# What to produce:
Every record must be restated exactly. Drop the images.

# Exercise materials:
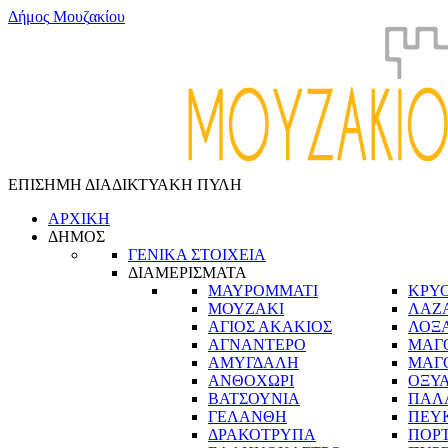
Δ
ή
μ
ο
ς
Μ
ο
υ
ζ
α
κ
ί
ο
υ
ΕΠΙΣΗΜΗ ΔΙΑΔΙΚΤΥΑΚΗ ΠΥΛΗ
ΑΡΧΙΚΗ
ΔΗΜΟΣ
ΓΕΝΙΚΑ ΣΤΟΙΧΕΙΑ
ΔΙΑΜΕΡΙΣΜΑΤΑ
ΜΑΥΡΟΜΜΑΤΙ
ΚΡΥ
ΜΟΥΖΑΚΙ
ΛΑΖ
ΑΓΙΟΣ ΑΚΑΚΙΟΣ
ΛΟΞ
ΑΓΝΑΝΤΕΡΟ
ΜΑΓ
ΑΜΥΓΔΑΛΗ
ΜΑΓ
ΑΝΘΟΧΩΡΙ
ΟΞΥ
ΒΑΤΣΟΥΝΙΑ
ΠΑΛ
ΓΕΛΑΝΘΗ
ΠΕΥ
ΔΡΑΚΟΤΡΥΠΑ
ΠΟΡ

# Output of the task:
Δ
ή
μ
ο
ς
Μ
ο
υ
ζ
α
κ
ί
ο
υ
ΕΠΙΣΗΜΗ ΔΙΑΔΙΚΤΥΑΚΗ ΠΥΛΗ
ΑΡΧΙΚΗ
ΔΗΜΟΣ
ΓΕΝΙΚΑ ΣΤΟΙΧΕΙΑ
ΔΙΑΜΕΡΙΣΜΑΤΑ
ΜΑΥΡΟΜΜΑΤΙ
ΚΡΥ
ΜΟΥΖΑΚΙ
ΛΑΖ
ΑΓΙΟΣ ΑΚΑΚΙΟΣ
ΛΟΞ
ΑΓΝΑΝΤΕΡΟ
ΜΑΓ
ΑΜΥΓΔΑΛΗ
ΜΑΓ
ΑΝΘΟΧΩΡΙ
ΟΞΥ
ΒΑΤΣΟΥΝΙΑ
ΠΑΛ
ΓΕΛΑΝΘΗ
ΠΕΥ
ΔΡΑΚΟΤΡΥΠΑ
ΠΟΡ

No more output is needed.